Green Party disappointed by other parties’ lack of climate urgency

The Green Party says it does not feel there is a sense of urgency from other parties on climate during talks on government formation.

The party met with Fianna Fáil yesterday. Both parties brought a number of representatives to the meeting, which was mediated by an independent moderator, at the Green Party’s request, in keeping with Green Party protocol across Europe.

Green Party TD for Dublin Central Neasa Hourigan
Green Party TD for Dublin Central Neasa Hourigan

Green Party TD for Dublin Central Neasa Hourigan said although the talks were “positive and constructive”, they are weeks away from government discussions.

“We’re finding a lot of common ground, which we also found with our talks with Sinn Féin earlier this week,” she said.

“With Sinn Fein, we share the belief that housing is a right, with Fianna Fáil we had great discussions on education and special needs allocations, which is obviously important to me as a special needs parent.

Our worry is always that we feel there is not the level of urgency on the climate crisis from other parties in these talks, or the level of funding of what will be required to tackle it.

“My point of view is that the climate will affect everything we do in government, from housing to transport. It’s not one issue for us.

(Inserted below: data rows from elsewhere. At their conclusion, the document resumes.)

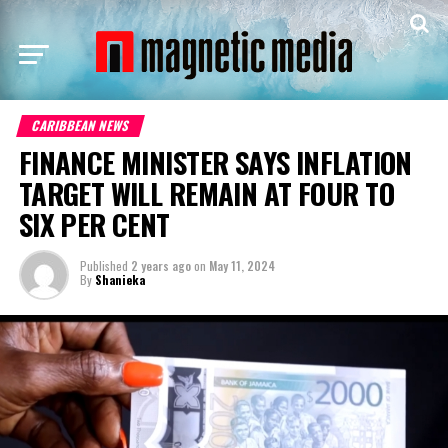
CARIBBEAN NEWS
FINANCE MINISTER SAYS INFLATION
TARGET WILL REMAIN AT FOUR TO
SIX PER CENT
Published
2 years ago
on
May 11, 2024
By
Shanieka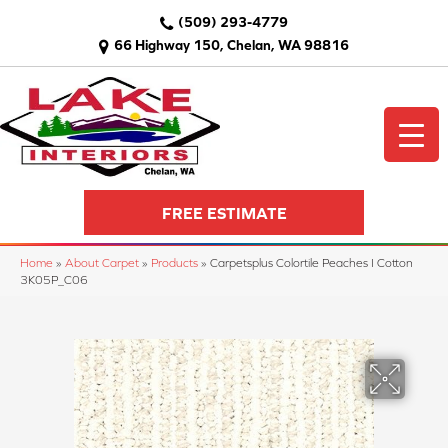
(509) 293-4779
66 Highway 150, Chelan, WA 98816
FREE ESTIMATE
Home
»
About Carpet
»
Products
»
Carpetsplus Colortile Peaches I Cotton
3K05P_C06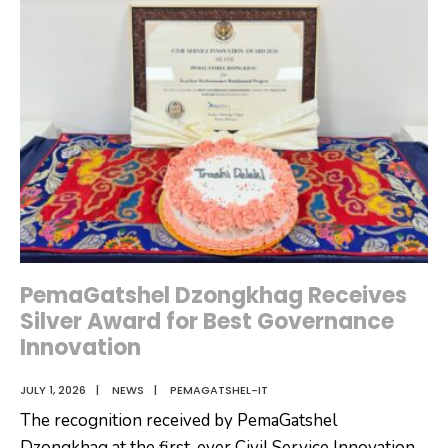
Desk
PemaGatshel Dzongkhag Receives
Silver Award for Best Governance
Innovation
JULY 1, 2026
|
NEWS
|
PEMAGATSHEL-IT
The recognition received by PemaGatshel
Dzongkhag at the first-ever Civil Service Innovation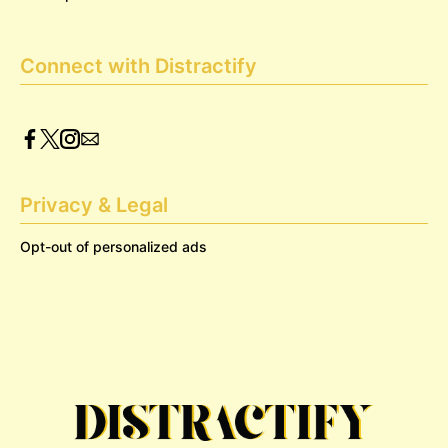
Connect with Distractify
Privacy & Legal
Opt-out of personalized ads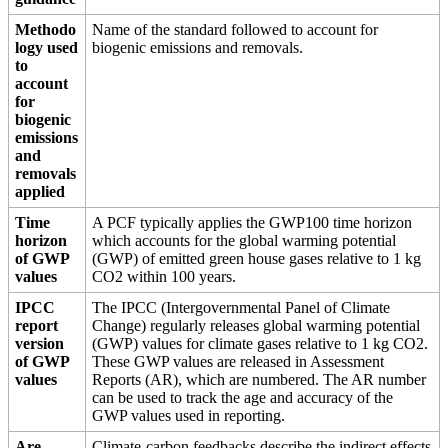
Methodo
Name of the standard followed to account for
logy used
biogenic emissions and removals.
to
account
for
biogenic
emissions
and
removals
applied
Time
A PCF typically applies the GWP100 time horizon
horizon
which accounts for the global warming potential
of GWP
(GWP) of emitted green house gases relative to 1 kg
values
CO2 within 100 years.
IPCC
The IPCC (Intergovernmental Panel of Climate
report
Change) regularly releases global warming potential
version
(GWP) values for climate gases relative to 1 kg CO2.
of GWP
These GWP values are released in Assessment
values
Reports (AR), which are numbered. The AR number
can be used to track the age and accuracy of the
GWP values used in reporting.
Are
Climate-carbon feedbacks describe the indirect effects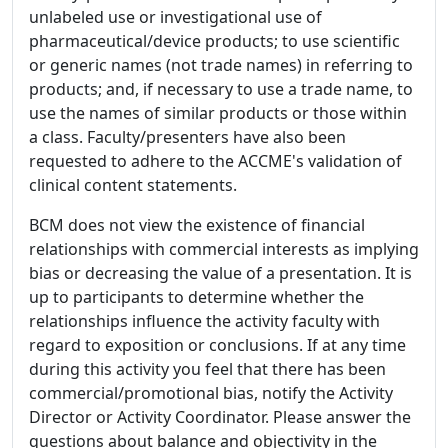
unlabeled use or investigational use of
pharmaceutical/device products; to use scientific
or generic names (not trade names) in referring to
products; and, if necessary to use a trade name, to
use the names of similar products or those within
a class. Faculty/presenters have also been
requested to adhere to the ACCME's validation of
clinical content statements.
BCM does not view the existence of financial
relationships with commercial interests as implying
bias or decreasing the value of a presentation. It is
up to participants to determine whether the
relationships influence the activity faculty with
regard to exposition or conclusions. If at any time
during this activity you feel that there has been
commercial/promotional bias, notify the Activity
Director or Activity Coordinator. Please answer the
questions about balance and objectivity in the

“I’m not sure I’ve been swayed enough from these talks on either party, to be honest. The process has been excellent, the talks have been useful, I’ve learned a lot from the whole process, and we’re expanding our policy perspectives, but we’re far away from government foundation discussions.”

Fianna Fáil, which brought party representatives from a number of departments, said the meeting involved going through both manifestos, looking for common ground and shared policy objectives, but expects today’s meeting between the two will be more substantial on detail.

A two-thirds majority vote from Green Party members is required if any coalition is to go ahead, which could present a stumbling block for government foundation, especially among the party’s younger membership who will be intent on seeing climate policy implemented in full, which could spell difficulty in negotiations due to Fianna Fáil’s links to rural and farming constituencies.

Likewise, Sinn Féin’s objection to the carbon tax was also flagged as a potential issue during talks, with Mary Lou McDonald’s party intent on halting carbon tax increases “in the absence of viable alternatives”.

“The first thing we do when we enter government cannot be to throw out the small bit of progress we’ve made on implementing a carbon tax, so those areas of difference will be difficult,” said Ms Hourigan.

“The two-thirds majority will, of course, be an issue. Our members are very clued-in and they’re going to hold our feet to the fire.”

Fianna Fáil leader Micheál Martin said often during the general election campaign that he would be keen to form a government with Mr Ryan’s party, and it is understood that the Greens, along with support from Independent TDs, would be Mr Martin’s first preference in government partners.